= Your objective =
Print exactly the line that contains "krwi i odwirowanie osocza w celu" along with every line beneath it to the end of the records below, and omit pictures.

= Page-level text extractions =
■ ■ ■ ■

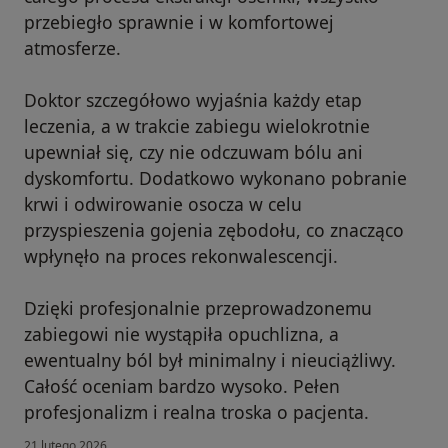
przebiegło sprawnie i w komfortowej
atmosferze.
Doktor szczegółowo wyjaśnia każdy etap
leczenia, a w trakcie zabiegu wielokrotnie
upewniał się, czy nie odczuwam bólu ani
dyskomfortu. Dodatkowo wykonano pobranie
krwi i odwirowanie osocza w celu
przyspieszenia gojenia zębodołu, co znacząco
wpłynęło na proces rekonwalescencji.
Dzięki profesjonalnie przeprowadzonemu
zabiegowi nie wystąpiła opuchlizna, a
ewentualny ból był minimalny i nieuciążliwy.
Całość oceniam bardzo wysoko. Pełen
profesjonalizm i realna troska o pacjenta.
21 lutego 2026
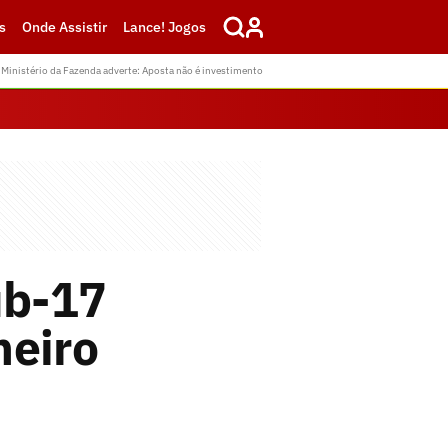
s
Onde Assistir
Lance! Jogos
Ministério da Fazenda adverte: Aposta não é investimento
ub-17
meiro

■ ■ ■ ■

= Task output =
krwi i odwirowanie osocza w celu
przyspieszenia gojenia zębodołu, co znacząco
wpłynęło na proces rekonwalescencji.
Dzięki profesjonalnie przeprowadzonemu
zabiegowi nie wystąpiła opuchlizna, a
ewentualny ból był minimalny i nieuciążliwy.
Całość oceniam bardzo wysoko. Pełen
profesjonalizm i realna troska o pacjenta.
21 lutego 2026
s
Onde Assistir
Lance! Jogos
Ministério da Fazenda adverte: Aposta não é investimento
ub-17
meiro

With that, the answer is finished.